By Daniel DePetris
The phrase “African solutions to African problems” is meant to demonstrate to the international community that the governments of the continent are both capable, serious, and cooperative enough with one another to tackle threats that transcend national borders.
Last week, the U.N. Security Council reaffirmed its endorsement of the “African solutions to African problems” concept by passing a resolution that would approve the creation of a five-nation, collective counterterrorism force for the Sahel region. After weeks of backroom negotiations between U.S. and French diplomats at U.N. headquarters, the Security Council came to a consensus. The 5,000-strong African counterterrorism unit will be authorized to combat the swath of terrorist groups, smugglers, and drug dealers that have made the semi-arid territory stretching east from the Mauritanian coast to the Chadian plains a permissible region to raise funds and engage in illicit activity. The resolution, the French U.N. Ambassador commented, is a “landmark” expression of support for a group of African states typically off the international community’s radar.

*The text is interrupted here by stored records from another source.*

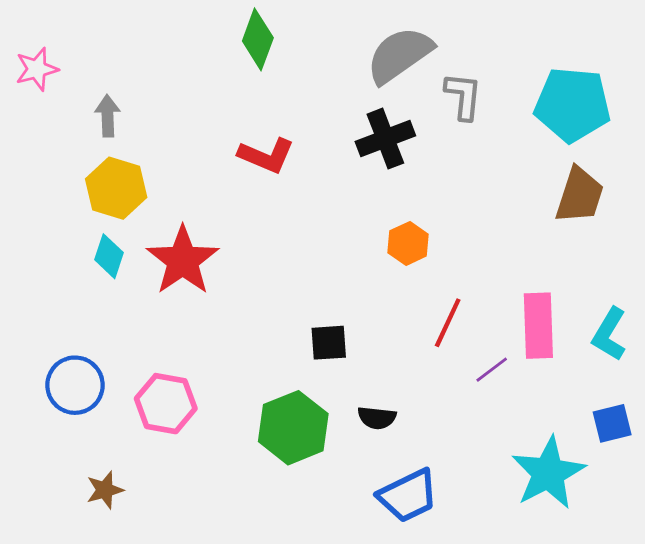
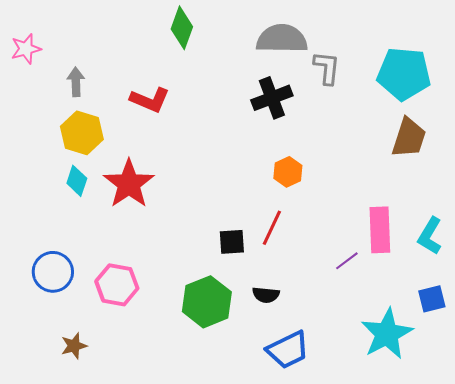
gray semicircle: (400, 55) -> (282, 39), turned 36
red L-shape: (266, 156) -> (150, 100), moved
red line: (448, 323) -> (272, 228), moved

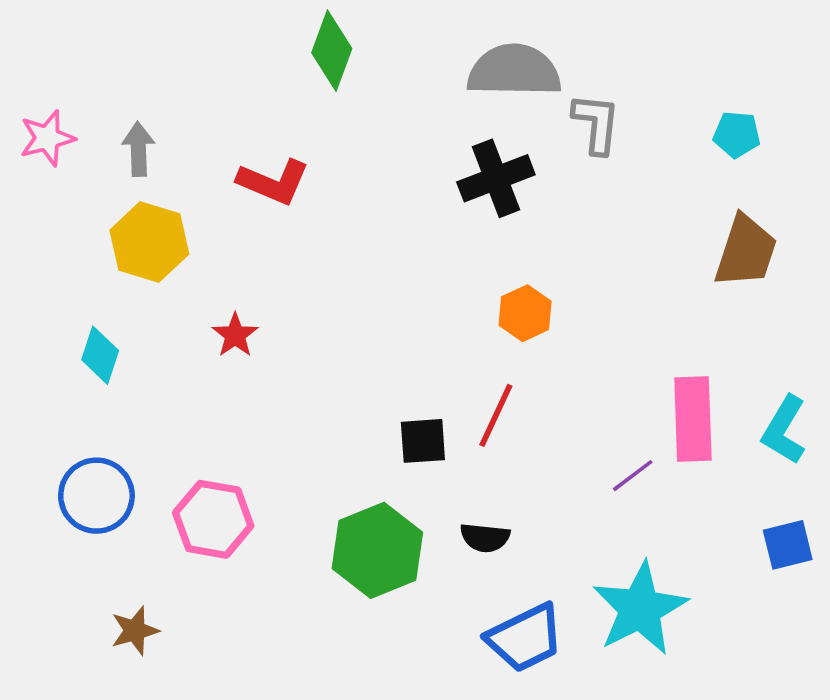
pink star: (26, 49) -> (47, 138), moved
cyan pentagon: (404, 74) -> (737, 134), size x0.5
cyan diamond: (77, 181) -> (100, 355), moved
red star: (129, 184) -> (235, 335), size x0.5
cyan star: (387, 334) -> (640, 609), moved

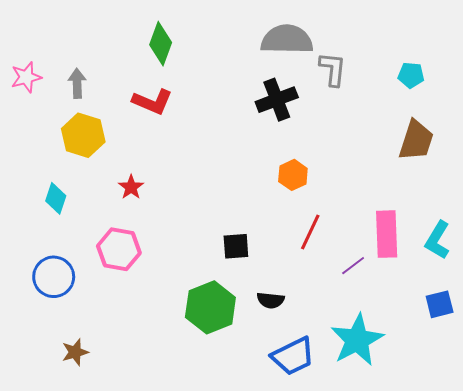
green diamond: (332, 51) -> (161, 44), moved
red line: (496, 415) -> (310, 232), moved
pink hexagon: (213, 519) -> (119, 249), moved

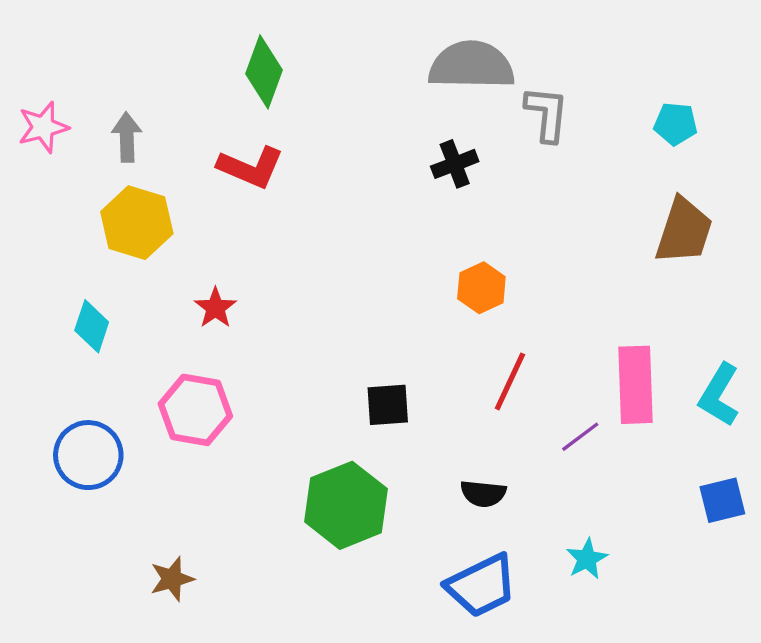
black cross: (277, 100) -> (455, 164), size x0.7
black semicircle: (271, 300) -> (483, 494), moved
cyan star: (357, 340) -> (587, 559), size x0.5
brown star: (75, 352) -> (172, 579), moved

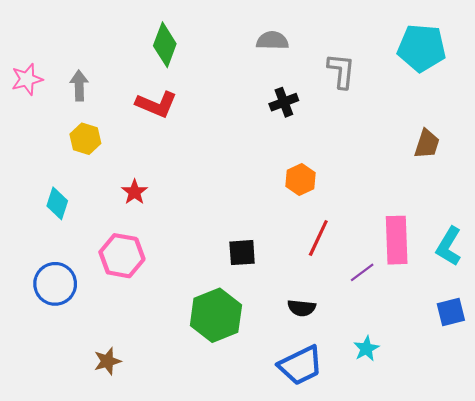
gray semicircle: (471, 65) -> (272, 41), moved, size x0.6
cyan pentagon: (676, 124) -> (422, 48), moved, size x1.8
yellow hexagon: (137, 223) -> (85, 139), size x0.7
brown trapezoid: (684, 231) -> (427, 144), size x0.7

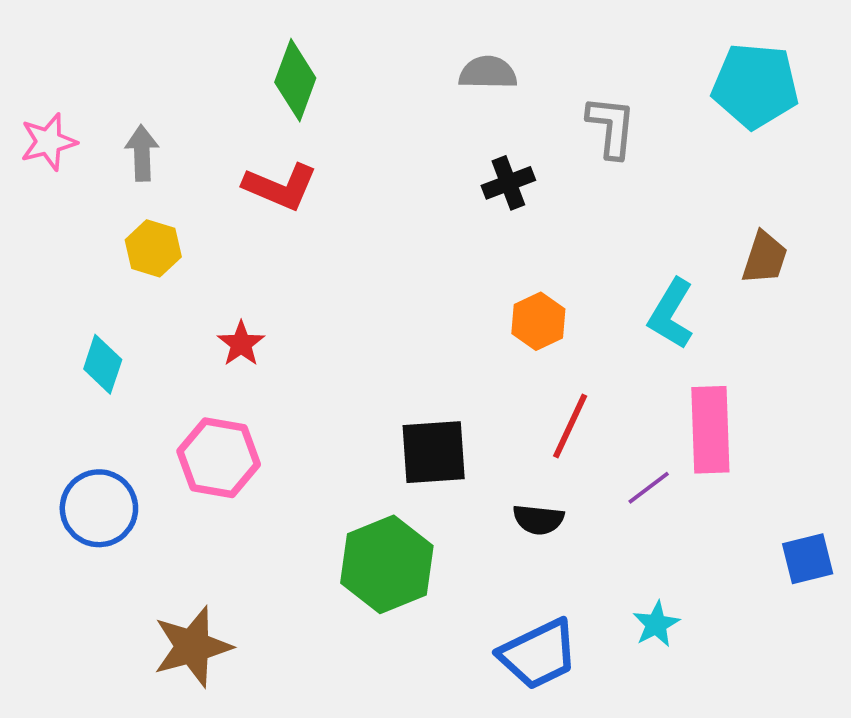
cyan L-shape: (449, 246) -> (671, 314), moved
black square: (242, 253) -> (434, 452), size x1.4
black semicircle: (302, 308) -> (538, 520), moved
brown star: (107, 361) -> (192, 647), size x1.6

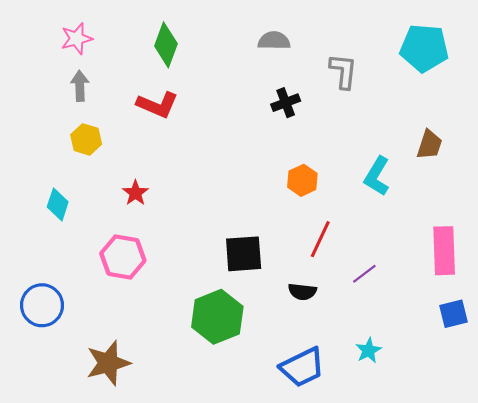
pink star: (48, 142) -> (77, 39), moved
pink rectangle: (710, 430) -> (444, 251), moved
blue circle: (99, 508) -> (42, 305), moved

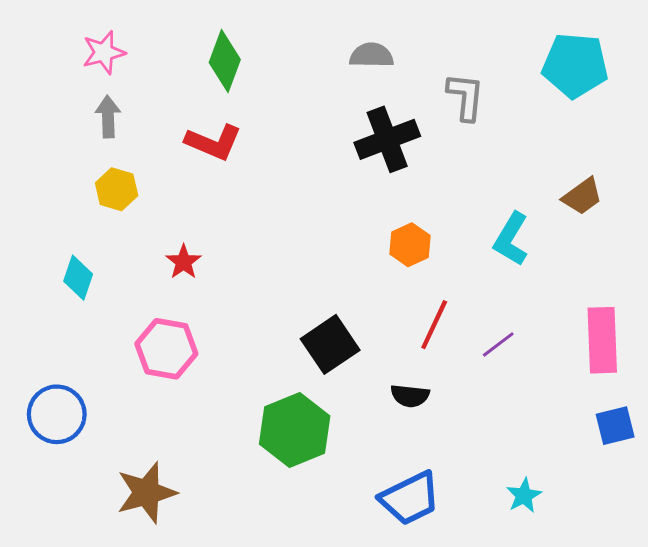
black cross: (286, 103) -> (387, 139), size x1.6
brown trapezoid: (429, 145) -> (582, 196), turned 36
black square: (244, 254) -> (330, 344), turned -30
purple line: (364, 274) -> (498, 344), moved
cyan star: (369, 350) -> (524, 495), moved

As is frequently the case in these kinds of missions, the final disposition of forces, the financial sources required to keep the joint counterterrorism force afloat, and whether western intelligence agencies will partner with African troops on the ground haven’t been fully resolved. There will likely be a dispute about whether governments in the Sahel region have the funding capacity to maintain the force on an annual basis. African members of the joint force will also need to arrive at an agreement on which state will take command and the extent to which military operations will need to be approved by the political leaderships of all five-member states.

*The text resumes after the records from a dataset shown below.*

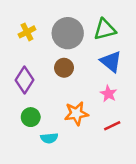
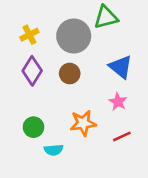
green triangle: (105, 29) -> (106, 17), moved
purple diamond: (25, 80) -> (32, 71), moved

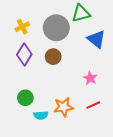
blue triangle: (121, 67) -> (96, 39), moved
orange star: (83, 123) -> (63, 107), moved

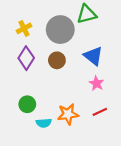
blue triangle: (96, 39) -> (93, 56), moved

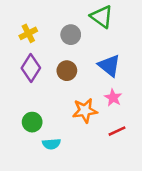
green triangle: (87, 14) -> (102, 17), turned 50
gray circle: (60, 30) -> (71, 35), size x0.6
orange star: (68, 114) -> (85, 110), moved

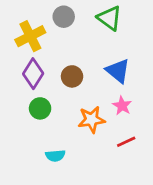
yellow cross: (28, 33) -> (30, 36), size x1.5
gray circle: (71, 35) -> (64, 17), moved
green circle: (32, 122) -> (40, 108), moved

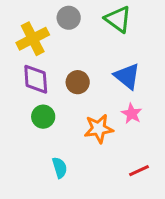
purple diamond: (33, 74) -> (36, 79), turned -36
red line: (126, 142) -> (139, 171), moved
cyan semicircle: (55, 156) -> (60, 168), turned -102

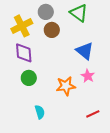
brown circle: (78, 82) -> (52, 30), moved

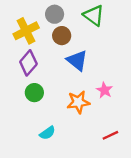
blue triangle: (85, 51) -> (77, 61), moved
purple diamond: (24, 53) -> (28, 63), turned 45
cyan semicircle: (40, 112) -> (47, 133), turned 72

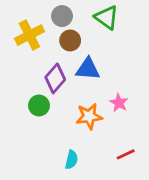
blue triangle: (77, 61) -> (88, 69), turned -35
purple diamond: (28, 63) -> (55, 78), moved
cyan semicircle: (47, 133) -> (71, 160), moved, turned -42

But regardless of those differences, a combined counterterrorism task force manned, led, and commanded by African governments themselves is good news for the United States.

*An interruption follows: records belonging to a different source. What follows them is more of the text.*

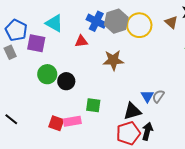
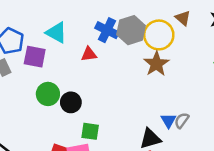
brown triangle: (171, 22) -> (183, 18), moved
brown star: (113, 60) -> (156, 64), moved, turned -30
green square: (93, 105) -> (90, 131), moved

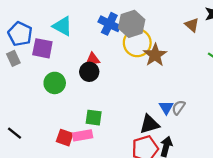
brown triangle: (183, 18) -> (192, 25), moved
yellow circle: (159, 35) -> (137, 43), moved
red triangle: (89, 54) -> (93, 60), moved
black circle: (71, 102) -> (89, 72), moved

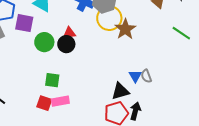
green circle: (55, 83) -> (44, 42), moved
gray semicircle: (178, 107) -> (146, 76), turned -56
green square: (94, 118) -> (52, 80), moved

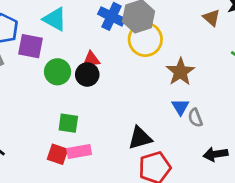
brown star: (125, 29) -> (180, 72), moved
blue triangle: (135, 76) -> (180, 107), moved
black triangle: (120, 91) -> (140, 138), moved
black arrow: (135, 111) -> (216, 154), moved, turned -114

For one, encouraging regional governments to cooperate with one another and integrate their militaries in pursuit of a common, regional threat has always been a priority for the United States. Countries should clean up their own back yards.
Even before President Donald Trump took over the White House, there was a lingering feeling in Washington that the United States was being asked to do too much, too often, and in too many places around the world. For example, after Russia annexed Crimea and intervened in Eastern Ukraine, the Obama administration responded by authorizing a European Reassurance Initiative fund that devoted billions of dollars to provide for the security of our wealthy European allies in the event of a conflict. When the Colombian government struck a peace agreement with the Revolutionary Armed Forces of Columbia in 2016 after decades of internal conflict, the United States pledged a $450 million package of economic and diplomatic incentives and post-conflict reconstruction that would provide support the deal’s implementation on the ground. In other words, the United States is paying a large freight to secure other countries, money that could otherwise rebuild our armed forces.
The establishment of an African counterterrorism force in the Sahel, however, is a great example of the pendulum slowly starting to shift.
Much of this shift may be specific to Africa, where governments are almost inherently suspicious of western projects and programs on the continent. But whatever the motives behind the joint counterterrorism unit, the development should be welcomed by the United States and its Western European partners and elevated as a shining example of what can happen when regional states conclude that it’s more politically expedient and strategically sustainable to collaborate on regional problems than hoping that a foreign power will come to the rescue.
American global leadership is important. But American alone shouldn’t—and can’t in a multipolar world—fight every battle and deploy its military might to right every wrong. Our wealthy friends and allies should share that burden.
If the Sahel force is a success, the Trump administration may be able to exploit it as a model of what can happen when local governments increasingly rely on their own abilities instead of picking up the phone and calling Washington for immediate assistance. But there’s a flip-side to that coin: if the force fails to limit terrorism, is unable to cut down on transnational smuggling, devolves into nationalist bickering, or cannot sustain itself financially or logistically, the regional-solutions-for-regional-problems framework will be dealt a significant blow. While it will ultimately be up to these African states to prove that they can indeed do the job and do it well, the United States can assist the counterterrorism force with advice on best practices. The State Department can also monitor the joint force from afar in order to determine where the deficiencies are and what measures African governments can take to mitigate them. The U.S., in other words, can help African governments help themselves at very little cost or investment to the U.S. taxpayer— all the while promoting a self-sustainable, crisis response model to other regions of the world.
Encouraging more countries to become more self-reliant is an easy political and policy win for all policymakers
Daniel DePetris is a fellow at Defense Priorities.